Several reports have stated Corbin suffered a heart attack. However, they have not been confirmed as of press time.

Corbin was elected party chairman in 2000 and retained the role in 2002. He was chosen to lead the party in 2003, following the death of his predecessor, Desmond Hoyte.


 St. John’s, Antigua and Barbuda: The opposition Antigua Labour Party (ALP) has defended its boycotting of the Throne Speech by Governor-General, Louise Lake-Tack, at Monday’s opening of parliament.

After his party’s members of parliament were sworn in, ALP leader, Lester Bird, said the ALP remained uneasy with Lake-Tack as head of state because she is a campaign contributor to the governing United Progressive Party.

Bird also accused Lake-Tack of being openly partisan.


 Port-au-Prince, Haiti: Brazil says improving security in Haiti is allowing its contingent of the UN peacekeeping force in the country to switch its focus to development initiatives.

Brazil’s Defense Minister, Nelson Jobim, says his country recently replaced some soldiers with 100 engineers to increase the size of its engineering corps to 250.

The engineers are planning to construct a new hydro-electric dam that could provide as much as 40 megawatts of electricity for Port-au-Prince.

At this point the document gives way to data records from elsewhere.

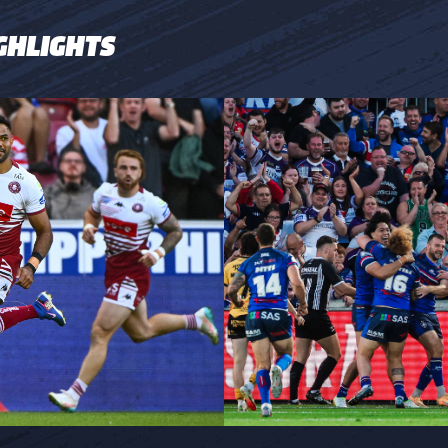
GHLIGHTS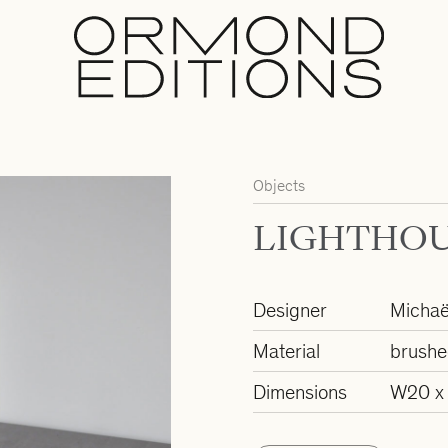
Objects
LIGHTHOU
Designer
Michaë
Material
brushe
Dimensions
W20 x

Brazil has 1,300 troops in Haiti, the largest and most visible contingent of the 9,000 member strong UN stabilization force in the country.


 Kingston, Jamaica: Following a temporary break, eye screening of the Jamaica/Cuba Eyecare Project resumed on Monday.

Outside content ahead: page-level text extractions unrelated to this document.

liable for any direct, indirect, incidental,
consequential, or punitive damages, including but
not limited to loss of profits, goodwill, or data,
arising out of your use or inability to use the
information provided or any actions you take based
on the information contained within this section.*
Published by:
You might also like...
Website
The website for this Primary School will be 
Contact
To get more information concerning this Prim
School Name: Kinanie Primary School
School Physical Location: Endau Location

Project co-ordinator, Claudetta Williams-Yearde, said residents in Westmoreland, St. James, Hanover and Trelawny will be able to visit select health centres for eye screenings until June 12.

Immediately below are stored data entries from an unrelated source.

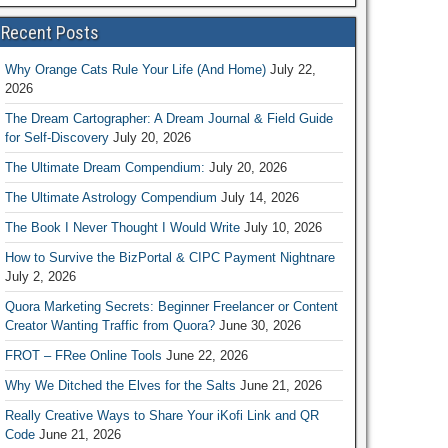
Recent Posts
Why Orange Cats Rule Your Life (And Home)
July 22,
2026
The Dream Cartographer: A Dream Journal & Field Guide
for Self-Discovery
July 20, 2026
The Ultimate Dream Compendium:
July 20, 2026
The Ultimate Astrology Compendium
July 14, 2026
The Book I Never Thought I Would Write
July 10, 2026
How to Survive the BizPortal & CIPC Payment Nightnare
July 2, 2026
Quora Marketing Secrets: Beginner Freelancer or Content
Creator Wanting Traffic from Quora?
June 30, 2026
FROT – FRee Online Tools
June 22, 2026
Why We Ditched the Elves for the Salts
June 21, 2026
Really Creative Ways to Share Your iKofi Link and QR
Code
June 21, 2026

Pterygium and cataracts have been added to the list of conditions that will be treated.

Williams-Yarde has asked residents to support the screening activities, which has expanded its target to reach 12,000 Jamaicans.

The procedure is conducted by a Cuban ophthalmologist, who refers those selected for treatment to the Ministry of Health in Kingston. Patients are then processed and scheduled for surgery in Cuba. (JIS)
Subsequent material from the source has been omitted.